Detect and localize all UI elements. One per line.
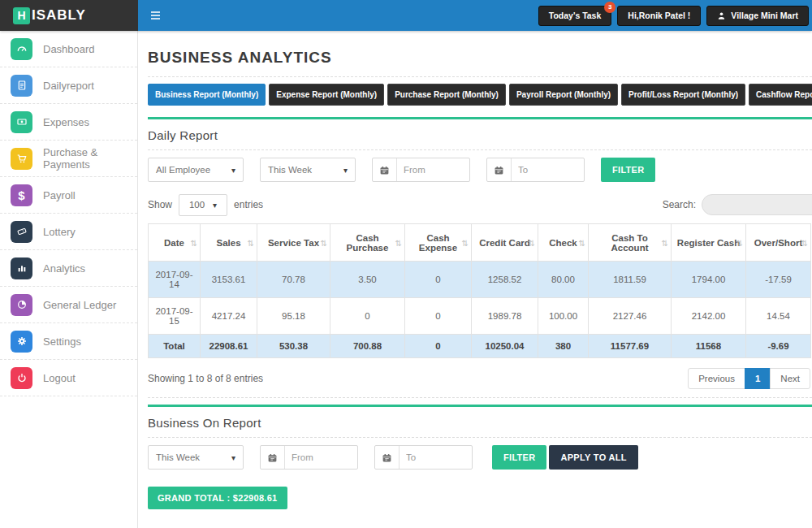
tab-expense-report[interactable]: Expense Report (Monthly) <box>269 84 384 106</box>
sort-icon[interactable]: ⇅ <box>395 238 402 247</box>
sort-icon[interactable]: ⇅ <box>736 238 743 247</box>
col-header-date[interactable]: Date⇅ <box>149 224 201 262</box>
previous-page-button[interactable]: Previous <box>688 368 745 389</box>
next-page-button[interactable]: Next <box>770 368 810 389</box>
sidebar-item-label: Dashboard <box>43 43 95 55</box>
logo-h-mark: H <box>13 7 30 24</box>
table-controls: Show 100 ▾ entries Search: <box>148 193 812 217</box>
period-select-value: This Week <box>156 452 200 462</box>
period-select[interactable]: This Week ▾ <box>260 158 356 182</box>
sidebar-item-general-ledger[interactable]: General Ledger <box>0 287 137 323</box>
filter-button[interactable]: FILTER <box>492 445 546 470</box>
sort-icon[interactable]: ⇅ <box>529 238 535 247</box>
sort-icon[interactable]: ⇅ <box>462 238 469 247</box>
length-menu: Show 100 ▾ entries <box>148 194 263 216</box>
period-select-value: This Week <box>268 165 312 175</box>
search-input[interactable] <box>702 194 812 215</box>
table-footer: Showing 1 to 8 of 8 entries Previous 1 N… <box>148 368 810 389</box>
filter-button[interactable]: FILTER <box>601 158 655 182</box>
main-content: BUSINESS ANALYTICS Business Report (Mont… <box>138 31 812 528</box>
from-date-input[interactable] <box>397 158 469 181</box>
user-greeting-button[interactable]: Hi,Ronik Patel ! <box>617 6 701 26</box>
entries-select-value: 100 <box>189 200 205 210</box>
search-area: Search: <box>663 194 812 215</box>
calendar-icon[interactable] <box>487 158 512 181</box>
col-header-cash-expense[interactable]: Cash Expense⇅ <box>405 224 472 262</box>
entries-label: entries <box>234 199 263 210</box>
store-button[interactable]: Village Mini Mart <box>706 6 809 26</box>
sort-icon[interactable]: ⇅ <box>662 238 668 247</box>
to-date-input[interactable] <box>400 446 471 469</box>
apply-to-all-button[interactable]: APPLY TO ALL <box>549 445 637 470</box>
sidebar-item-lottery[interactable]: Lottery <box>0 214 137 250</box>
to-date-group <box>374 445 473 470</box>
section-rule <box>148 117 812 119</box>
store-label: Village Mini Mart <box>731 11 798 20</box>
report-tabs: Business Report (Monthly) Expense Report… <box>148 84 812 106</box>
menu-toggle-icon[interactable] <box>151 11 160 19</box>
sort-icon[interactable]: ⇅ <box>801 238 808 247</box>
calendar-icon[interactable] <box>373 158 397 181</box>
col-header-sales[interactable]: Sales⇅ <box>201 224 257 262</box>
sidebar-item-purchase-payments[interactable]: Purchase & Payments <box>0 141 137 177</box>
todays-task-button[interactable]: Today's Task 3 <box>538 6 612 26</box>
from-date-group <box>260 445 358 470</box>
tab-profit-loss-report[interactable]: Profit/Loss Report (Monthly) <box>621 84 745 106</box>
person-icon <box>717 11 726 20</box>
table-header-row: Date⇅ Sales⇅ Service Tax⇅ Cash Purchase⇅… <box>149 224 811 262</box>
from-date-input[interactable] <box>285 446 356 469</box>
period-select[interactable]: This Week ▾ <box>148 445 244 470</box>
sort-icon[interactable]: ⇅ <box>248 238 254 247</box>
sidebar-item-payroll[interactable]: $ Payroll <box>0 177 137 214</box>
chevron-down-icon: ▾ <box>343 166 348 175</box>
chevron-down-icon: ▾ <box>231 453 235 462</box>
col-header-credit-card[interactable]: Credit Card⇅ <box>472 224 538 262</box>
dashboard-icon <box>11 38 32 60</box>
divider <box>148 149 812 150</box>
sidebar-item-settings[interactable]: Settings <box>0 323 137 360</box>
topbar: H ISABLY Today's Task 3 Hi,Ronik Patel !… <box>0 0 812 31</box>
to-date-group <box>486 158 585 182</box>
table-row[interactable]: 2017-09-14 3153.61 70.78 3.50 0 1258.52 … <box>149 262 811 298</box>
sort-icon[interactable]: ⇅ <box>321 238 327 247</box>
logo-text: ISABLY <box>32 7 86 24</box>
sidebar-item-label: Lottery <box>43 226 76 238</box>
col-header-register-cash[interactable]: Register Cash⇅ <box>672 224 746 262</box>
daily-report-heading: Daily Report <box>148 128 812 142</box>
payroll-icon: $ <box>11 184 32 206</box>
employee-select-value: All Employee <box>156 165 210 175</box>
chevron-down-icon: ▾ <box>213 201 217 210</box>
brand-logo[interactable]: H ISABLY <box>0 0 138 31</box>
sort-icon[interactable]: ⇅ <box>579 238 585 247</box>
sidebar-item-logout[interactable]: Logout <box>0 360 137 396</box>
calendar-icon[interactable] <box>375 446 400 469</box>
col-header-cash-to-account[interactable]: Cash To Account⇅ <box>589 224 672 262</box>
entries-select[interactable]: 100 ▾ <box>179 194 227 216</box>
daily-report-table: Date⇅ Sales⇅ Service Tax⇅ Cash Purchase⇅… <box>148 223 811 358</box>
tab-payroll-report[interactable]: Payroll Report (Monthly) <box>509 84 618 106</box>
power-icon <box>11 367 32 389</box>
sidebar-item-dashboard[interactable]: Dashboard <box>0 31 137 67</box>
calendar-icon[interactable] <box>261 446 285 469</box>
col-header-service-tax[interactable]: Service Tax⇅ <box>257 224 330 262</box>
show-label: Show <box>148 199 172 210</box>
divider <box>148 76 812 77</box>
sort-icon[interactable]: ⇅ <box>191 238 197 247</box>
sidebar-item-dailyreport[interactable]: Dailyreport <box>0 67 137 104</box>
sidebar-item-analytics[interactable]: Analytics <box>0 250 137 287</box>
col-header-over-short[interactable]: Over/Short⇅ <box>746 224 811 262</box>
chevron-down-icon: ▾ <box>231 166 235 175</box>
sidebar-item-expenses[interactable]: Expenses <box>0 104 137 141</box>
page-number-button[interactable]: 1 <box>745 368 771 389</box>
col-header-check[interactable]: Check⇅ <box>538 224 589 262</box>
col-header-cash-purchase[interactable]: Cash Purchase⇅ <box>330 224 405 262</box>
page-title: BUSINESS ANALYTICS <box>148 49 812 67</box>
tab-business-report[interactable]: Business Report (Monthly) <box>148 84 266 106</box>
to-date-input[interactable] <box>512 158 583 181</box>
tab-cashflow-report[interactable]: Cashflow Report (Monthly) <box>749 84 812 106</box>
sidebar-item-label: General Ledger <box>43 299 116 311</box>
employee-select[interactable]: All Employee ▾ <box>148 158 244 182</box>
tab-purchase-report[interactable]: Purchase Report (Monthly) <box>387 84 506 106</box>
lottery-ticket-icon <box>11 221 32 243</box>
table-row[interactable]: 2017-09-15 4217.24 95.18 0 0 1989.78 100… <box>149 298 811 335</box>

—————

What the exercise asks |
Say how many lines in the preceding material hold the word "Ledger"; nothing else belongs in the reply.

Task output |
2